TASK DETAILS: Return a copy of each line in the listing that includes the word "энергетический".

DATA PROVIDED:

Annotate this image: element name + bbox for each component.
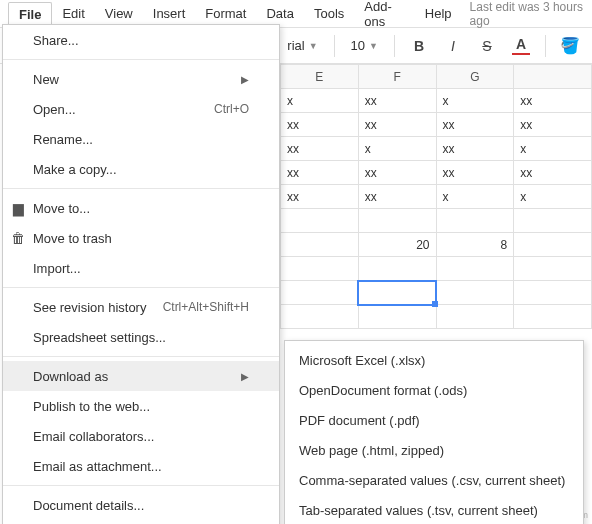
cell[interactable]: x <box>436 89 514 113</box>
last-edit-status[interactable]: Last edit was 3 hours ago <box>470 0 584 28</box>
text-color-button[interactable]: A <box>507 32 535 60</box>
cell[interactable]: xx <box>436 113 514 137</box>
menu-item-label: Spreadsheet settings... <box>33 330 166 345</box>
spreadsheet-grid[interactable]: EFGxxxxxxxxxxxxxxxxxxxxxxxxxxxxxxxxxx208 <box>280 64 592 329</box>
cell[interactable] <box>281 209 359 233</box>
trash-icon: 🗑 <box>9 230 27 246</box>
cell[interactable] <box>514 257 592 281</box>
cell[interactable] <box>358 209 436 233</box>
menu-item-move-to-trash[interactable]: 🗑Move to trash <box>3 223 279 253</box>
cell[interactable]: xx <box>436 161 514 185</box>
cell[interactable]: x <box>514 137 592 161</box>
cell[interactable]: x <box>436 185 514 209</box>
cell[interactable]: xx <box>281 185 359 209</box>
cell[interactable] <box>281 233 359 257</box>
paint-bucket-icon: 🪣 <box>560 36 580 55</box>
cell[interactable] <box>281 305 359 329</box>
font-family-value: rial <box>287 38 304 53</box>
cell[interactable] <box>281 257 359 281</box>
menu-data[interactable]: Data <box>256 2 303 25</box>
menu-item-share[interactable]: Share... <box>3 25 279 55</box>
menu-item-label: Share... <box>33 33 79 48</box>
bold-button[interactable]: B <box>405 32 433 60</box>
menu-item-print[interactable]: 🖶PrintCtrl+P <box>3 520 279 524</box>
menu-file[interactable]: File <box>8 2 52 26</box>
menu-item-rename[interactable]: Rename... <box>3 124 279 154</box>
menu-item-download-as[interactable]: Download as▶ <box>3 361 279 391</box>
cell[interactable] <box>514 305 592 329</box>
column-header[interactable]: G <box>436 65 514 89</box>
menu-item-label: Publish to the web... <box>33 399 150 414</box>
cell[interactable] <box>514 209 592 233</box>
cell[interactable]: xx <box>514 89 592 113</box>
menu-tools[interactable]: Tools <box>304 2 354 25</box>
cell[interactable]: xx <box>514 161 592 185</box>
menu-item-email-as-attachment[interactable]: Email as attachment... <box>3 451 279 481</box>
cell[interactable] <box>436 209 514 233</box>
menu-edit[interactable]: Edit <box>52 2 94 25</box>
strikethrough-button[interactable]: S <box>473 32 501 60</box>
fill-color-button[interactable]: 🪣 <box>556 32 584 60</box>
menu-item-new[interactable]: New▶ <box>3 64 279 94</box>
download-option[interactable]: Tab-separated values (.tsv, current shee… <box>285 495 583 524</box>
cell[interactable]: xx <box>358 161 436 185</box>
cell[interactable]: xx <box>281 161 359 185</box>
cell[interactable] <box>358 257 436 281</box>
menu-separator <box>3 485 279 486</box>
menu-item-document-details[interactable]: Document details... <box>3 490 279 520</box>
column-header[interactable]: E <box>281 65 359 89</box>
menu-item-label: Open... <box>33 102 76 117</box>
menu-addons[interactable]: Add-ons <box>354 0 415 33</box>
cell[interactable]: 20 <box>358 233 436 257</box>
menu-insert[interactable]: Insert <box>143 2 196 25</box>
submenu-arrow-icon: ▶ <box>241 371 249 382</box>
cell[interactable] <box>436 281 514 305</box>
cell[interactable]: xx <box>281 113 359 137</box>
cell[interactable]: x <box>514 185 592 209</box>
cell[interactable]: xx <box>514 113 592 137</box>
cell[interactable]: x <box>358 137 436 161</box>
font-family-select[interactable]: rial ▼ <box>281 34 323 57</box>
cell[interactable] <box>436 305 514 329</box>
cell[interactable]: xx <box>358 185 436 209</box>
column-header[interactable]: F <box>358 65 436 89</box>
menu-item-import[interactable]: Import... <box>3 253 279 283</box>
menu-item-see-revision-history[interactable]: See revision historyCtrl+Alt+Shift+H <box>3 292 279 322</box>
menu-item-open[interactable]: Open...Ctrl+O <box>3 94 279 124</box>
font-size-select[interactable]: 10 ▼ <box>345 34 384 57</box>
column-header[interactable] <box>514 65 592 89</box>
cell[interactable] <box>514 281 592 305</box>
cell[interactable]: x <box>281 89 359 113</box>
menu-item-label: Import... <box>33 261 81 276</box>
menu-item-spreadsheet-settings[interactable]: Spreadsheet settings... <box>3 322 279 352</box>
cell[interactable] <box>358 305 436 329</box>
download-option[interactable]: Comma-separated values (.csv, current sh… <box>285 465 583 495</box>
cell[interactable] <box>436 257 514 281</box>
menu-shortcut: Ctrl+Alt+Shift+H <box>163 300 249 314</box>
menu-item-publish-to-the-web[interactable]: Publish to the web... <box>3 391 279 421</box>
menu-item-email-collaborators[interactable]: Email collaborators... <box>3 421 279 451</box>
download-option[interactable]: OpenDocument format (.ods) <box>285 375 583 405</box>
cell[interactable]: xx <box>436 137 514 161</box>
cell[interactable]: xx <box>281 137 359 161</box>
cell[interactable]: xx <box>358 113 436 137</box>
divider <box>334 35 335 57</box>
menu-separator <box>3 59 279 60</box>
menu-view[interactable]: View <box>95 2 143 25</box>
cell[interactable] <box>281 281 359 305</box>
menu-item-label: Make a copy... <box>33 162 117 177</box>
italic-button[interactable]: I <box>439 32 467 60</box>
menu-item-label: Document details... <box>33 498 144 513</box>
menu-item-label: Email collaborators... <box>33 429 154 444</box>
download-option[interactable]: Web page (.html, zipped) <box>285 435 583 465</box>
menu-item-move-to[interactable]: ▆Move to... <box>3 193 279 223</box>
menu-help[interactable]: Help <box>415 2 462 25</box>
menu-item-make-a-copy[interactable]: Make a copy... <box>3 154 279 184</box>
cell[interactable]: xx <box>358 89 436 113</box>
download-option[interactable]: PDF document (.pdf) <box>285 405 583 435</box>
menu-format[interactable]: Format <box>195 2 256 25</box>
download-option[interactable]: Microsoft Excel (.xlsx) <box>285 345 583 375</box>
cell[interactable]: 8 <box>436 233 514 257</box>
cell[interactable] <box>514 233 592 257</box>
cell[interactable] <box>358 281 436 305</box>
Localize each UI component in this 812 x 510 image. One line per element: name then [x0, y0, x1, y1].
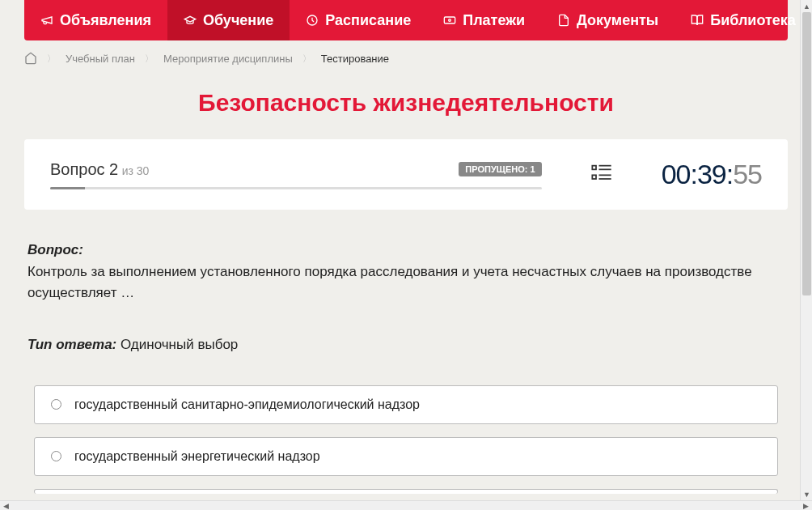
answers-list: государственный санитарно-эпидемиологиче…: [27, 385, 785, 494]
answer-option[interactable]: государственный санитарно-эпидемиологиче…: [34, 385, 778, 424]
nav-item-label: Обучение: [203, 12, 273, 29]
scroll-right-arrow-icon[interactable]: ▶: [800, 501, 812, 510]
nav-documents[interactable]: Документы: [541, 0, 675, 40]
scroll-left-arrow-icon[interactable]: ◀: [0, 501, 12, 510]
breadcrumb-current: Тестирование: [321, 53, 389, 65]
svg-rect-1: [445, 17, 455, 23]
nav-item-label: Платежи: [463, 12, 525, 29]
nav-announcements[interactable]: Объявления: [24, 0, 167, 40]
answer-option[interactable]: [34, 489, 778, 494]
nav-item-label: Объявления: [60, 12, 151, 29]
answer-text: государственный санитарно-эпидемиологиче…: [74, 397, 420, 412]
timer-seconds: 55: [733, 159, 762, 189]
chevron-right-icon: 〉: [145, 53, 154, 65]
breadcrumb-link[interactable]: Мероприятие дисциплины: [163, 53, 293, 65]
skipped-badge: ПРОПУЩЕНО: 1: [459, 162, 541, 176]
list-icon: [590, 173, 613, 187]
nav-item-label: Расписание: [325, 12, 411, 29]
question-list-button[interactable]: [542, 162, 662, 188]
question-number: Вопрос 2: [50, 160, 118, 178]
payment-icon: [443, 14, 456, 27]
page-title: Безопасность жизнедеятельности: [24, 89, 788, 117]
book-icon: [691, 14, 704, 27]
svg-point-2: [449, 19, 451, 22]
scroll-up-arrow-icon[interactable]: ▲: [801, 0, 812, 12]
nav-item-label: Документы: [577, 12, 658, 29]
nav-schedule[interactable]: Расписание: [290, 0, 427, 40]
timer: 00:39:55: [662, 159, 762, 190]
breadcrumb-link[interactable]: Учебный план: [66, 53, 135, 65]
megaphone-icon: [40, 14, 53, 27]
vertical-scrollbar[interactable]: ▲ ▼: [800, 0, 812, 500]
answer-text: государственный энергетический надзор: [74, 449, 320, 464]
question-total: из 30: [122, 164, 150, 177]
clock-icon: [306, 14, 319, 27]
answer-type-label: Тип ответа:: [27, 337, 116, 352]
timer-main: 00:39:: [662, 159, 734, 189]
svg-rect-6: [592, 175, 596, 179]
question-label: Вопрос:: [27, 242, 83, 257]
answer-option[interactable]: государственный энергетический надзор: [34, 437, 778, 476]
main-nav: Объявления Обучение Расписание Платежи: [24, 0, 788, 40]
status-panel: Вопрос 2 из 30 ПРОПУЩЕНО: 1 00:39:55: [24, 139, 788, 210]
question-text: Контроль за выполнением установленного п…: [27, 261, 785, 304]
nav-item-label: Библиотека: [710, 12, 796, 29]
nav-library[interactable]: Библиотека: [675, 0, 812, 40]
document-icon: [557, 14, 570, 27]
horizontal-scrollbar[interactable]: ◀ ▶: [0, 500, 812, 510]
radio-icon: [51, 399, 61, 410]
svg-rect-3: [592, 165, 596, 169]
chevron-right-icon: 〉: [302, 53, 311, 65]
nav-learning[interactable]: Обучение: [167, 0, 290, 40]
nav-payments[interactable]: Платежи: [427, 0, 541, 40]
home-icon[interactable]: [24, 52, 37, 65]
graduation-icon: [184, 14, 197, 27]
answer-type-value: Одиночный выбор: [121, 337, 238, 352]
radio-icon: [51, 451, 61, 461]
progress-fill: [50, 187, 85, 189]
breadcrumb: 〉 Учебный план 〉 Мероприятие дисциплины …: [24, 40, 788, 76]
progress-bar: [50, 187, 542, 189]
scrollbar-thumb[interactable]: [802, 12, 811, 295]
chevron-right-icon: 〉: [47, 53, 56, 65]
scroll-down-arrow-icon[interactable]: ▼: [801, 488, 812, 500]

SOLUTION:
answer-text: государственный энергетический надзор: [74, 449, 320, 464]
answer-option[interactable]: государственный энергетический надзор: [34, 437, 778, 476]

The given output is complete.